If you end up with a lot of typeof
s in your code, it can be a sign that you might need to convert the value you’re comparing against. It’s typical for type checks to spread out, and that is often a good sign of poor design with regards to types.
As mentioned earlier, you should try to do type conversions at the edges of your module, as it allows you to avoid the typeof
cascade. If you do your conversion early on, none of the functions that are called after it have to do typechecks or type conversions.
This also applies to objects: If you find yourself doing a lot of checks using instanceof
or checking if a property on an object exists, it’s a sign that perhaps you should structure the data differently.
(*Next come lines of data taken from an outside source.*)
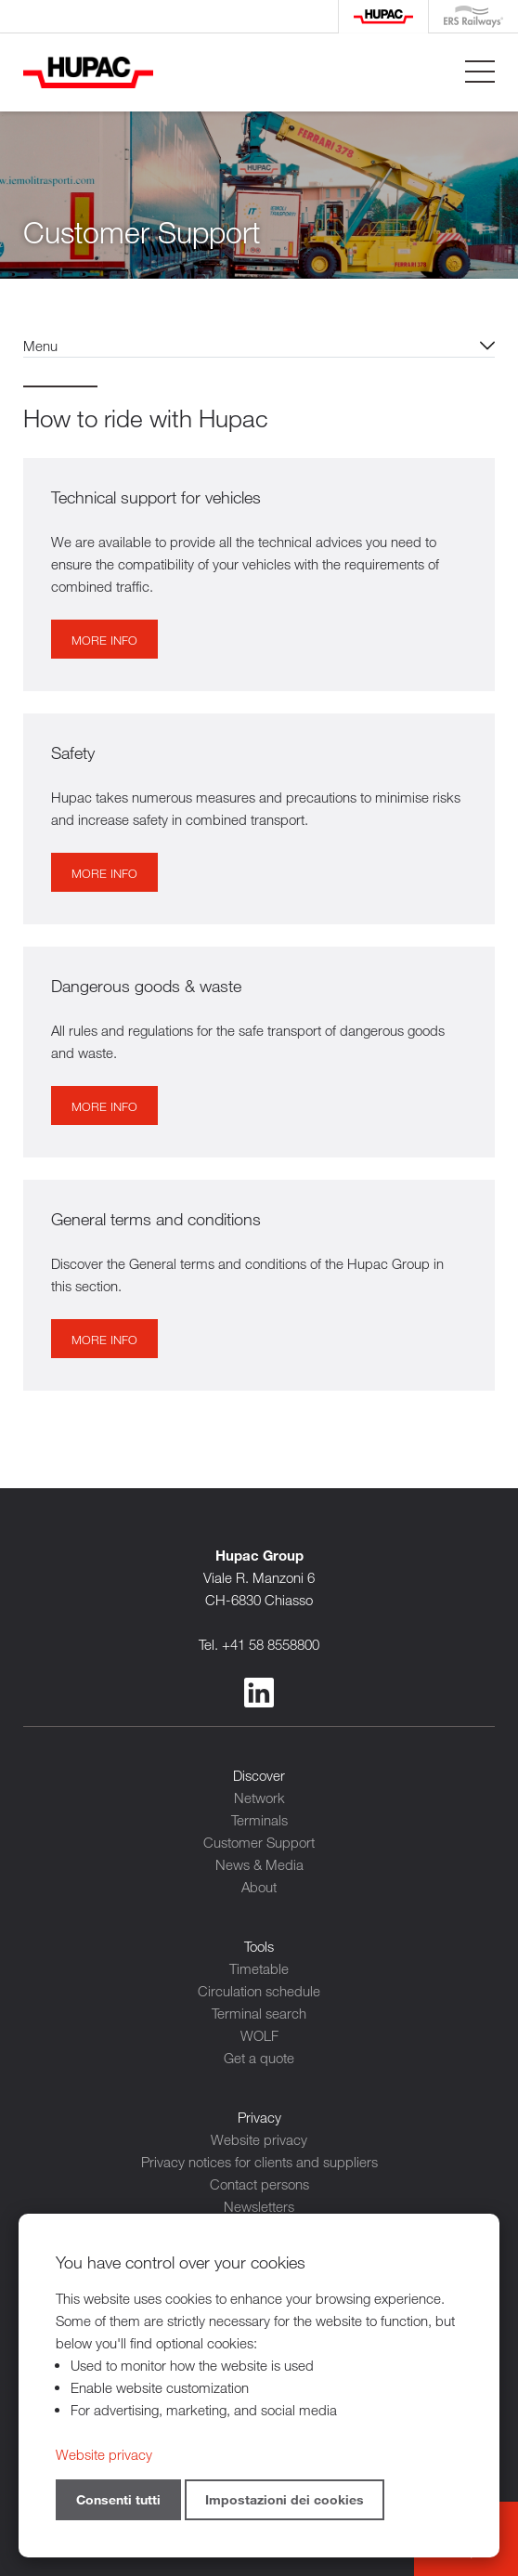 The image size is (518, 2576). I want to click on Website privacy, so click(259, 2139).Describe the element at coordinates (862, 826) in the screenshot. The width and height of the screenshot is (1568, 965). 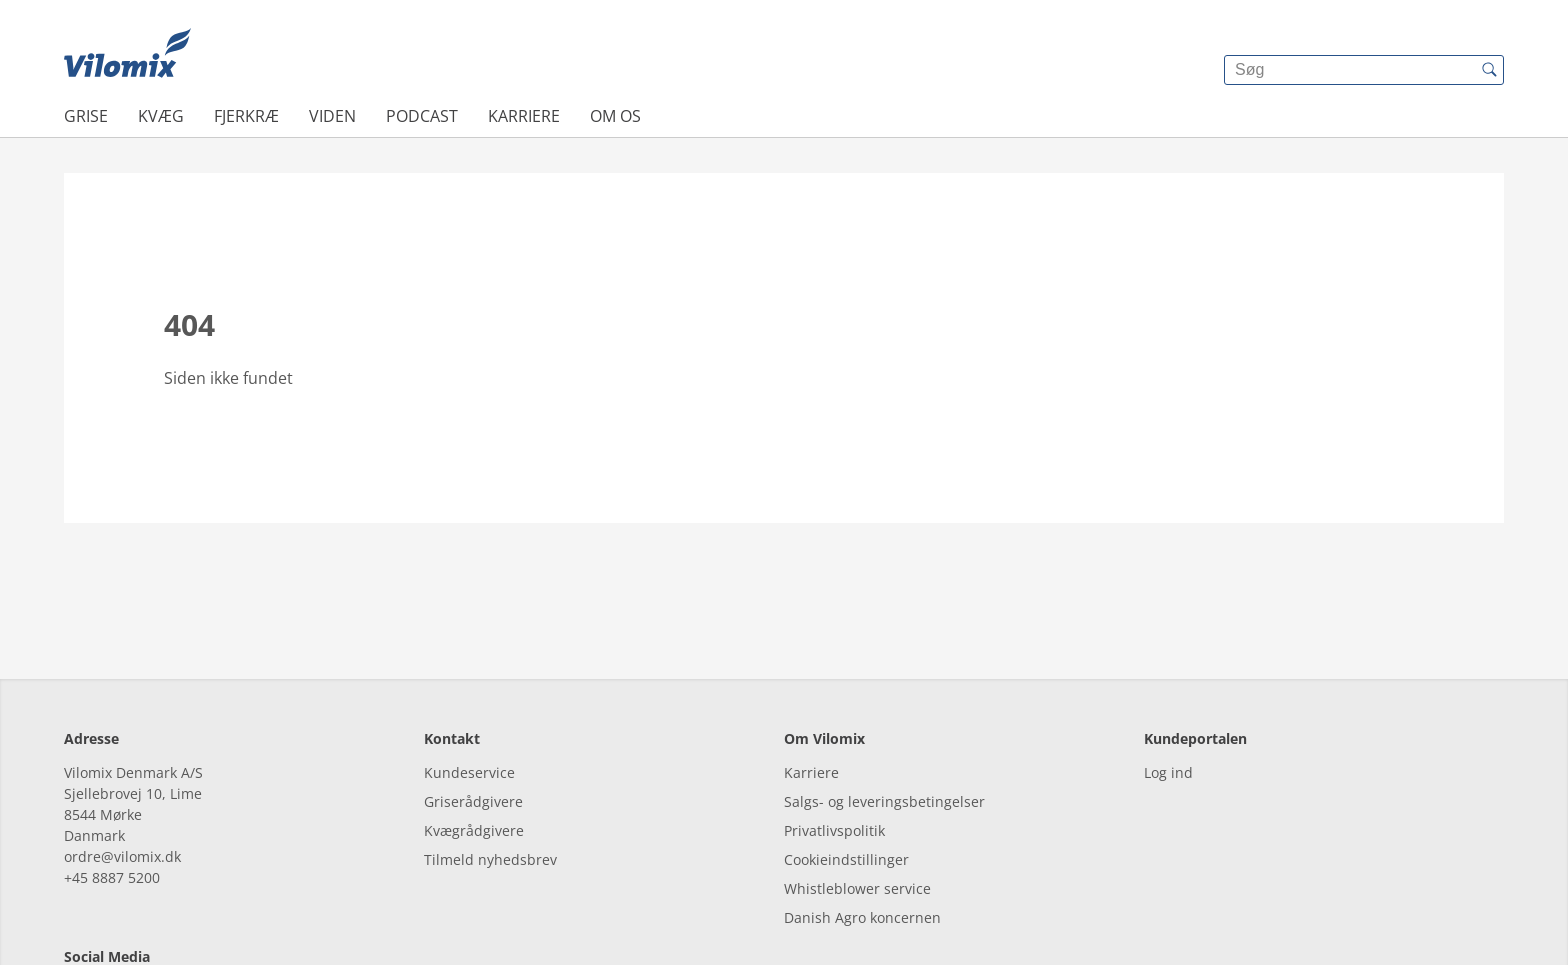
I see `Danish Agro koncernen` at that location. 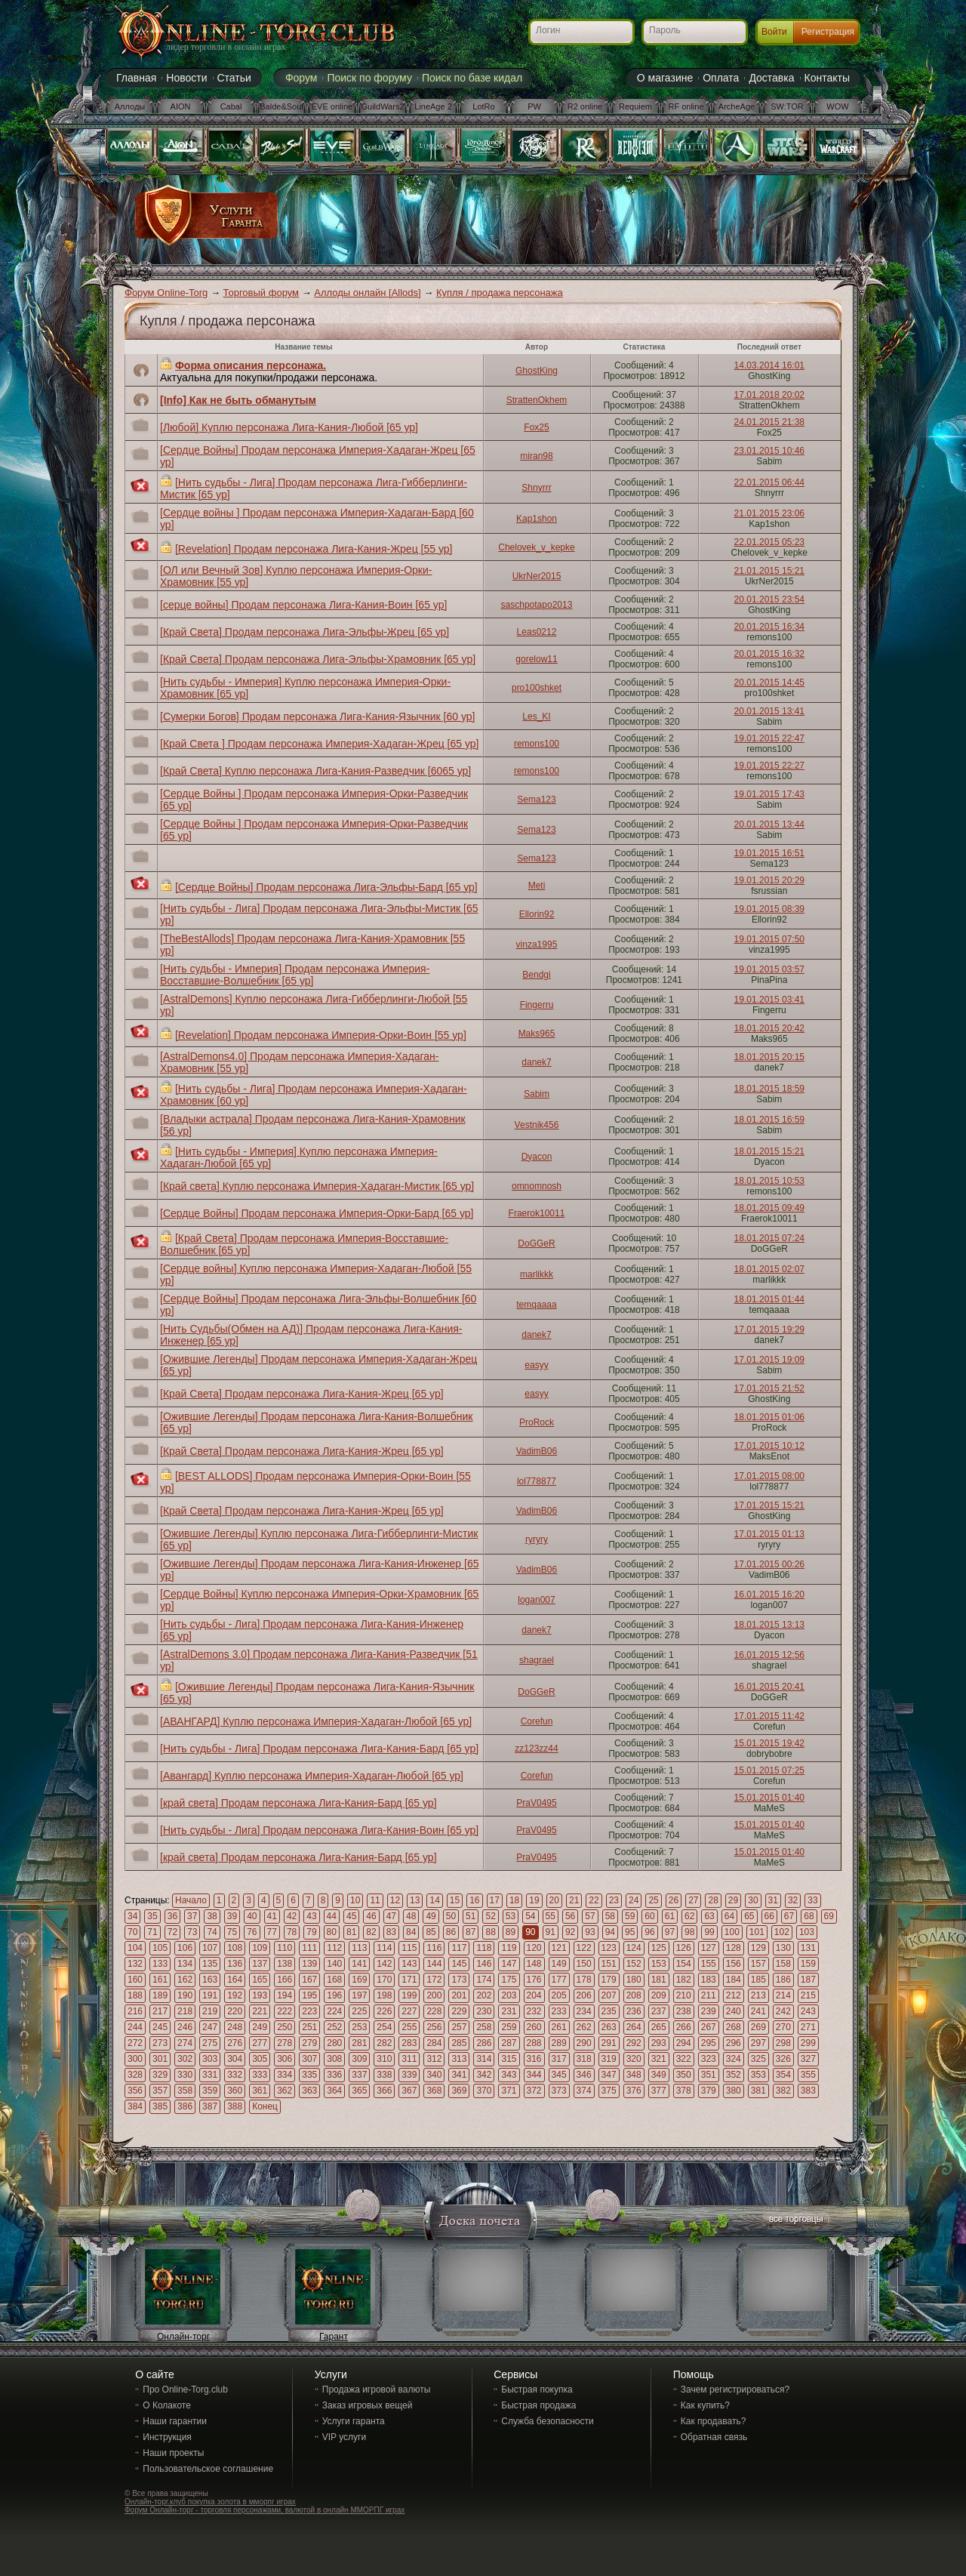 What do you see at coordinates (359, 2027) in the screenshot?
I see `253` at bounding box center [359, 2027]. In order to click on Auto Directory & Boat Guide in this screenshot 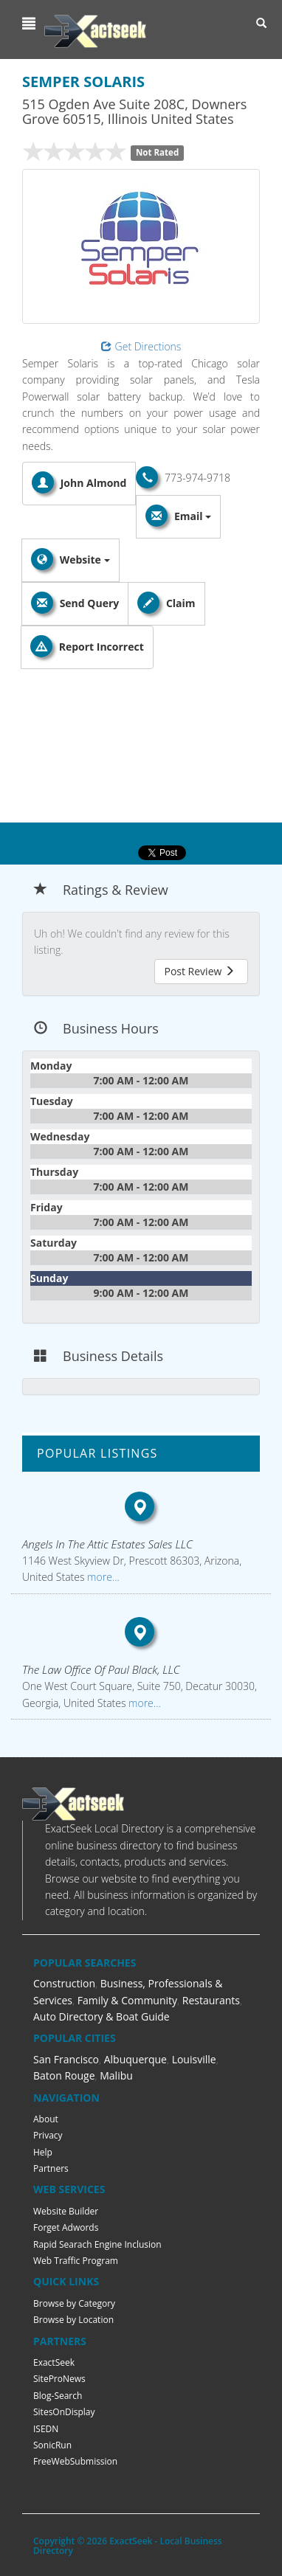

The same rule applies to instanceof
as typeof
: You should try to avoid it, as it can be a sign of poor design. There is one case where it’s unavoidable though:
try {
// some code that throws exceptions
} catch(ex) {
if (ex instanceof TypeError) {
} else if (ex instanceof OtherError) {
}
}
If your code requires specific handling for exception types, instanceof
is often a decent choice, since JavaScript catch
doesn’t allow to differentiate by type like it does in some other languages. In most other cases, you should try to avoid instanceof
.
Conclusion
As we’ve discovered, we get great freedom with JavaScript’s weak typing, but we also must take care to think before we act. Otherwise, we’ll end up in a massive mess of types where nothing makes sense.
By making sure our code follows the rule of consistent types, we save ourselves a lot of trouble. It’s much easier to reason about our code when we know the types. We don’t have to build a lot of type checks into our code just to guard against errors.
This might seem difficult if you haven’t used languages with strong typing, but it pays back greatly when you need to debug or maintain the code.
For further reading on the topic, I would recommend taking a look at TypeScript. It’s a language similar to JavaScript, but it adds stronger typing semantics to the language. It also has a compiler which will spit out errors when you try to do something silly, like mix and match types.